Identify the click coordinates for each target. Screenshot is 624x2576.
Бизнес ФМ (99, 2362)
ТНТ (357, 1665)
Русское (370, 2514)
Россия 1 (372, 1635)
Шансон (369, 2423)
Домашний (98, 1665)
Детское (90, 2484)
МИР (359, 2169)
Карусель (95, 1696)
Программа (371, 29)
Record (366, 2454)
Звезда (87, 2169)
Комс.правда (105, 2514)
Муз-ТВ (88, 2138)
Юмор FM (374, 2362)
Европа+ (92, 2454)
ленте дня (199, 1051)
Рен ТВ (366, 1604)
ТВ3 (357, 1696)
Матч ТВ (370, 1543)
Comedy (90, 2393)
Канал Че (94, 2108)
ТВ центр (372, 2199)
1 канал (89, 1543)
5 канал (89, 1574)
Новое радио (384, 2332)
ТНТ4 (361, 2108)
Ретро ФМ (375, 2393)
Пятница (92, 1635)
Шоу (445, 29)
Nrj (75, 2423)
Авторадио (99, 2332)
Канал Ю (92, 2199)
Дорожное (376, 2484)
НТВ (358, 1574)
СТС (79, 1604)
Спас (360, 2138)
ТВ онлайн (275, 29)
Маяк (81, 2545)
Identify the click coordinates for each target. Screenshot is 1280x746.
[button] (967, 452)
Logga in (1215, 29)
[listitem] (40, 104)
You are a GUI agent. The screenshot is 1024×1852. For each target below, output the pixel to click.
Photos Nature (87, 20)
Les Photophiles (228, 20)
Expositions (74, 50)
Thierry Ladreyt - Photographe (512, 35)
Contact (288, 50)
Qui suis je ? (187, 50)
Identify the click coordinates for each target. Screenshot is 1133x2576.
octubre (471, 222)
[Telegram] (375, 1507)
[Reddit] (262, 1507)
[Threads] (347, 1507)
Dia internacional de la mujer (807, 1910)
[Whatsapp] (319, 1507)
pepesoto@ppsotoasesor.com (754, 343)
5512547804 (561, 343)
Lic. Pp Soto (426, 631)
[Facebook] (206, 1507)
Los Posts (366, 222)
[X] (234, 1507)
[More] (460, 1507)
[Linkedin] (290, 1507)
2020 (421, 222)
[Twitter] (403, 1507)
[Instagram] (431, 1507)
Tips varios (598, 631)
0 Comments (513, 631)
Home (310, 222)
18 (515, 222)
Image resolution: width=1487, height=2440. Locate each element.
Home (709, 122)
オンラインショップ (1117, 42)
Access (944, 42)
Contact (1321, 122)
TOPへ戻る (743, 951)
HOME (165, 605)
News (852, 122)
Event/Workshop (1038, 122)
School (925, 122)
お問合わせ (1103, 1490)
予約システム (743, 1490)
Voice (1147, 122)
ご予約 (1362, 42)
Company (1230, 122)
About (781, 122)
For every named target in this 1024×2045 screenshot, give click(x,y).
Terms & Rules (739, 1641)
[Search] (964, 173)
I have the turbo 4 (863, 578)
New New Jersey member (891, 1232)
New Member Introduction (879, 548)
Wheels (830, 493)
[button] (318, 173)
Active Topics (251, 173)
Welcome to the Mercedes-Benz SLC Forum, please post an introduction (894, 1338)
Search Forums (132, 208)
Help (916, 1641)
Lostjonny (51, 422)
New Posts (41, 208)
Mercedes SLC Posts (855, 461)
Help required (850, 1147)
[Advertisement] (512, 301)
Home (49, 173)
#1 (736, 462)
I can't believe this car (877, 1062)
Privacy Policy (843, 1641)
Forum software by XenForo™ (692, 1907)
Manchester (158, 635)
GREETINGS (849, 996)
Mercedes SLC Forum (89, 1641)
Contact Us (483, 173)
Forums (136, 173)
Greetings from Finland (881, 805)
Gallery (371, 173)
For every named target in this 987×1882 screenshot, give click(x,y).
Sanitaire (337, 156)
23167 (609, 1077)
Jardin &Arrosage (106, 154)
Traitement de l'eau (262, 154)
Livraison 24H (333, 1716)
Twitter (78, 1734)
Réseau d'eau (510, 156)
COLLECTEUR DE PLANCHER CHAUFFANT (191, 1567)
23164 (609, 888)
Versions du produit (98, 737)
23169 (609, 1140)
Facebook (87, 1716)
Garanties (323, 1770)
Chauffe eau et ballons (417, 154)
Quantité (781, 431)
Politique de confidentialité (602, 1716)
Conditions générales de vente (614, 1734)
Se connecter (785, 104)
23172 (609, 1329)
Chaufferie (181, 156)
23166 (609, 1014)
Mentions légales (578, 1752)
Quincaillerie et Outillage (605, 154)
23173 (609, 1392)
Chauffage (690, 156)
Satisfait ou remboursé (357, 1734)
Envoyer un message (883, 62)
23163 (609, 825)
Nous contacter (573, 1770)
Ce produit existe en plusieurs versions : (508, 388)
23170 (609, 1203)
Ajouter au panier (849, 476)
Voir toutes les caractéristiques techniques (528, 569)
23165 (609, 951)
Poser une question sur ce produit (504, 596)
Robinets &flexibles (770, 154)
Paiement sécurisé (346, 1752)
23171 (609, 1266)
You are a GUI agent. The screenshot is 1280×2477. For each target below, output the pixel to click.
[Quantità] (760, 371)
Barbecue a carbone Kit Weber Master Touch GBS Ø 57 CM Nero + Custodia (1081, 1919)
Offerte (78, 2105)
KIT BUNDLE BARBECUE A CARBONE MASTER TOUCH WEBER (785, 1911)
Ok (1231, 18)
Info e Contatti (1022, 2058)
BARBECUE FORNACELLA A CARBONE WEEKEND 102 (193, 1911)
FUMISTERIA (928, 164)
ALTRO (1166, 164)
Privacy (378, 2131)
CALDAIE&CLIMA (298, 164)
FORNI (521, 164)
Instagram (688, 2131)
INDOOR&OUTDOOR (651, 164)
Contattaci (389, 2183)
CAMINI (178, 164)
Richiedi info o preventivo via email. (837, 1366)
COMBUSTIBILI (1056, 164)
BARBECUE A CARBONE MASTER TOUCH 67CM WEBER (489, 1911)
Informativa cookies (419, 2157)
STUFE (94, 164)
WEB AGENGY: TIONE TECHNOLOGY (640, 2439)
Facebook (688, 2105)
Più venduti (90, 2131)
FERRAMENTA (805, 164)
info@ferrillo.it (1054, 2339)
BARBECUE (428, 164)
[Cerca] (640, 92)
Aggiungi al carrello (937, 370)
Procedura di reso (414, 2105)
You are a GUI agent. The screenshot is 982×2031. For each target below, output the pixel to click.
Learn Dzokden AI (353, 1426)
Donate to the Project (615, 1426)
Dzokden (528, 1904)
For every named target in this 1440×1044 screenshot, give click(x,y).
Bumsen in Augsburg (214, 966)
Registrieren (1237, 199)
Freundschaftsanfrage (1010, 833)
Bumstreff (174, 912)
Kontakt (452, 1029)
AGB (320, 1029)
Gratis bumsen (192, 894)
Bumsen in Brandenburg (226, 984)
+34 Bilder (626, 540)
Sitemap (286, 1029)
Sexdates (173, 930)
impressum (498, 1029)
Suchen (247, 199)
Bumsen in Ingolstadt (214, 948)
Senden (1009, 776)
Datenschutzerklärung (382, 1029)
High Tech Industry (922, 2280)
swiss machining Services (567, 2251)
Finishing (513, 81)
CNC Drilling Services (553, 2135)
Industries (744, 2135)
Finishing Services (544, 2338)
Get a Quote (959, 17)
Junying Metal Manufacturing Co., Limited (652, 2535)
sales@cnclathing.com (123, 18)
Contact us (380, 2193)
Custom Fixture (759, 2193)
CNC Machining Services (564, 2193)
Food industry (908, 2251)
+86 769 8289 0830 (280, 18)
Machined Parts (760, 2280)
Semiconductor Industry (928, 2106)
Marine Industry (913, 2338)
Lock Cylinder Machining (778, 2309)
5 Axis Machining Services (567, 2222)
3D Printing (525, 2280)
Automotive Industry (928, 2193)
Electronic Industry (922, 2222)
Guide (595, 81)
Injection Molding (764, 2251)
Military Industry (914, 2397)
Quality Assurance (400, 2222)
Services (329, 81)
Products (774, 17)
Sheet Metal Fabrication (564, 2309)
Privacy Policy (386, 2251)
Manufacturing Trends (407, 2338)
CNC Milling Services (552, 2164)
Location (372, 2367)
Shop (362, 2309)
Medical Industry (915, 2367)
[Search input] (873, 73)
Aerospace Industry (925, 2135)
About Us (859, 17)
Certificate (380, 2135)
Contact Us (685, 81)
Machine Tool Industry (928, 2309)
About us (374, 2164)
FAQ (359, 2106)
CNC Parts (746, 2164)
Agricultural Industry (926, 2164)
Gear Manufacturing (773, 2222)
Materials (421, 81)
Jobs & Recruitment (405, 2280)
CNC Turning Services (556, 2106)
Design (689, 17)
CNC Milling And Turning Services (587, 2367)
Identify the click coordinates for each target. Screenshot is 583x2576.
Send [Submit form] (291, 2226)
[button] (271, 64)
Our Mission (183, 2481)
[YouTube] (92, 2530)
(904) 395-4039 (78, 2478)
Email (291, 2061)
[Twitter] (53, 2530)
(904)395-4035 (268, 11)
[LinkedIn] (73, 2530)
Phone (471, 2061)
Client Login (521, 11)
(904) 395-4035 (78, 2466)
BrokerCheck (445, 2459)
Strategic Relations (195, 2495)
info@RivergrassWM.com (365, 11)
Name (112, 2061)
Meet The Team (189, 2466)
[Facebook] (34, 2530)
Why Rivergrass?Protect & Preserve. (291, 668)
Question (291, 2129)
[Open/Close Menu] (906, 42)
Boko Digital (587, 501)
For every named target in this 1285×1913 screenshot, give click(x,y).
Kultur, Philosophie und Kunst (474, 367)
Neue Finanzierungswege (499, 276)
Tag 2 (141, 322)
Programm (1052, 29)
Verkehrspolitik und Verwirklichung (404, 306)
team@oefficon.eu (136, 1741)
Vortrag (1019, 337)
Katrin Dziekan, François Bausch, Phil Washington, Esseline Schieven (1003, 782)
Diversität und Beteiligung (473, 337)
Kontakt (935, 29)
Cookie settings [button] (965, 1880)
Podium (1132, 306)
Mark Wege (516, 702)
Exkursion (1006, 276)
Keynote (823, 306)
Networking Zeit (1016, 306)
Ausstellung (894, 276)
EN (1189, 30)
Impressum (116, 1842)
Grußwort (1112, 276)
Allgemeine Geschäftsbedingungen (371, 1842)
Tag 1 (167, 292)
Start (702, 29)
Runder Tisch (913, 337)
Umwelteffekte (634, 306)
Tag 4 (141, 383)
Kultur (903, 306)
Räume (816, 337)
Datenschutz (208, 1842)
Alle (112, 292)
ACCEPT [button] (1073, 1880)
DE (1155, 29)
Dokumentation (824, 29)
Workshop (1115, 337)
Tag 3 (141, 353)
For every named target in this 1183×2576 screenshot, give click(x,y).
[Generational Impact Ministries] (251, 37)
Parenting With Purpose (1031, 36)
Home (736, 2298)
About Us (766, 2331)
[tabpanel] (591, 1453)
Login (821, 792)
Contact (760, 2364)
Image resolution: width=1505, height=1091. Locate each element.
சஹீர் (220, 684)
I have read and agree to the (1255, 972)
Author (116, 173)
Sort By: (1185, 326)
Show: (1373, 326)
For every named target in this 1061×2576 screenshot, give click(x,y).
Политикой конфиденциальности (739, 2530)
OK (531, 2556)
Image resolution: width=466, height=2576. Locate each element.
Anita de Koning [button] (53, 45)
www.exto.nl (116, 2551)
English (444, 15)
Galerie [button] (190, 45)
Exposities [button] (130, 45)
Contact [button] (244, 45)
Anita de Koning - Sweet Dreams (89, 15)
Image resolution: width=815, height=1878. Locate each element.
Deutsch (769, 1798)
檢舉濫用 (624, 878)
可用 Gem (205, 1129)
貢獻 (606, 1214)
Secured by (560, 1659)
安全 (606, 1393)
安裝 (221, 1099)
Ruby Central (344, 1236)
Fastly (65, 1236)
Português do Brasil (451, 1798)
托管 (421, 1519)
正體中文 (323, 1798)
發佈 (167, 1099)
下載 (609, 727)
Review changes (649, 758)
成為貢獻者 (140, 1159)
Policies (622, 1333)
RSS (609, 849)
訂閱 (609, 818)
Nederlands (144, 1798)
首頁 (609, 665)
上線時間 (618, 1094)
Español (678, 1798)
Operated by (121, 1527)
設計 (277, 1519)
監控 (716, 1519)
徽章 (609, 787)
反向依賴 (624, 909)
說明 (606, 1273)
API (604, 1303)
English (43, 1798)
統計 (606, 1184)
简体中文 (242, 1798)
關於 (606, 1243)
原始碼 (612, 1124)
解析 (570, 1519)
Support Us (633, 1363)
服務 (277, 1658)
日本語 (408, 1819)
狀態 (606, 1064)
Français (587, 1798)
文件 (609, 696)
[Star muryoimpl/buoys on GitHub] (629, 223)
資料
..............................
HOW TO COMPLETE THIS TASK: Based on the entries above, please count how many lines contain the string "Kultur", and reply with the figure only.

ANSWER BOX: 2